Les chiffres relatifs au phénomène du mariage des mineures ont été révélés au Parlement par le ministre de la Justice, Abdellatif Ouahbi. Le nombre de mariages impliquant des filles mineures s’est établi à 8.900 en 2024, contre près de 27.000 en 2017, une baisse notable mais qui confirme la persistance préoccupante du phénomène, en particulier en milieu rural, où des traditions profondément enracinées continuent de s’opposer à l’esprit de la loi.
Les demandes d’autorisation judiciaire enregistrées dans les zones rurales demeurent trois à quatre fois supérieures à celles déposées en milieu urbain. Elles concernent souvent des situations de grossesses non désirées ou résultent de choix imposés par un patriarcat encore dominant, renforcé par des coutumes sociales dont il reste difficile de se détacher.
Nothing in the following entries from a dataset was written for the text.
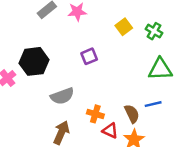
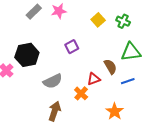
orange cross: (95, 114) -> (81, 93), turned 32
brown semicircle: (132, 114) -> (110, 67), moved
red triangle: (110, 131) -> (94, 79), moved, turned -40

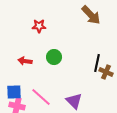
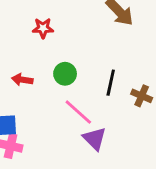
black line: (97, 63) -> (111, 83), moved
pink line: (41, 97) -> (78, 112), moved

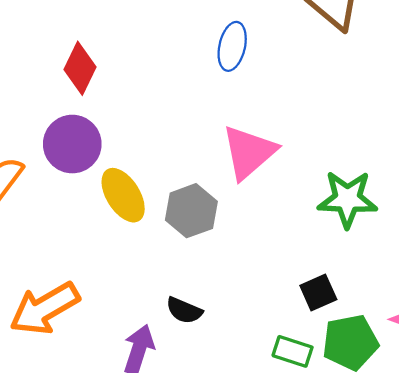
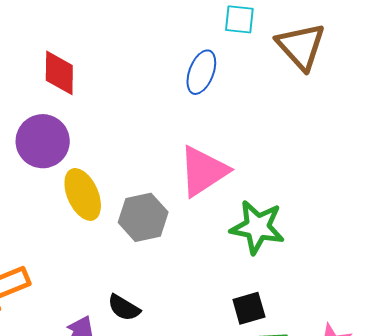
red diamond: (80, 68) -> (59, 73), turned -33
green star: (347, 199) -> (257, 227), moved

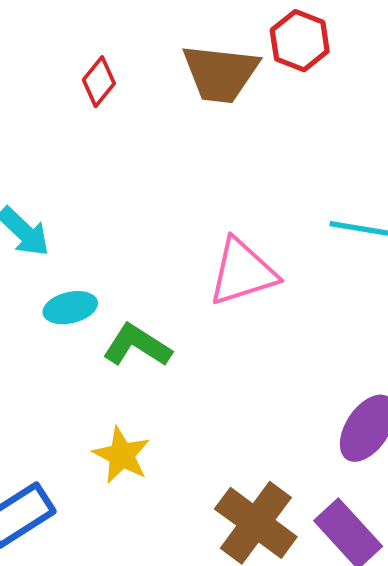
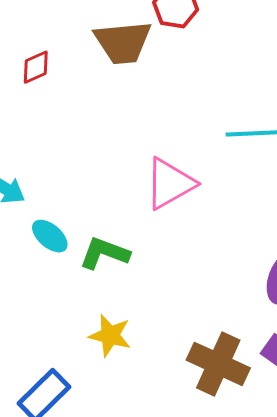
red diamond: (99, 82) -> (36, 67), turned 39
cyan ellipse: (70, 308) -> (50, 236), turned 66

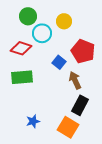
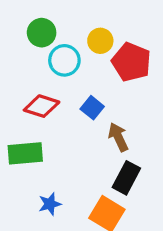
red diamond: (21, 48) -> (42, 106), moved
red pentagon: (83, 51) -> (131, 62), moved
green rectangle: (22, 77) -> (25, 153), moved

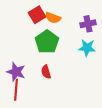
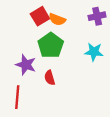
purple cross: (88, 24) -> (97, 16), moved
purple star: (16, 72) -> (26, 65), moved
Le ministre appelle à une véritable campagne nationale de sensibilisation afin de combattre ces pratiques qui portent atteinte aux droits fondamentaux des enfants. Pourtant, le silence qui entoure cette question demeure troublant. Le cinéma marocain, malgré sa tradition d’engagement social, n’a que rarement osé aborder de front ce sujet tabou, pourtant riche de drames humains et de récits bouleversants. Dans certaines mosquées également, le thème reste délicat, voire traité comme un fait social “naturel”, certains n’hésitant pas à le justifier au nom d’une supposée cohésion sociale.
Derrière ces chiffres se cachent pourtant des drames déchirants : des filles parfois âgées de 12 ou 13 ans, mariées dès la puberté, contraintes d’assumer prématurément des responsabilités d’adultes. Beaucoup de ces unions se soldent par des divorces précoces, invoquant l’incapacité de ces adolescentes à gérer un foyer ou à répondre aux exigences d’époux bien plus âgés, souvent sans la moindre considération pour l’âge ou la vulnérabilité de leurs partenaires.
La violence, nourrie par l’incompréhension et les écarts d’âge pouvant atteindre plusieurs décennies, ternit l’image d’une société qui, trop souvent, assiste passivement au sacrifice de ses jeunes filles, au mépris de leur dignité et de leur droit à l’enfance.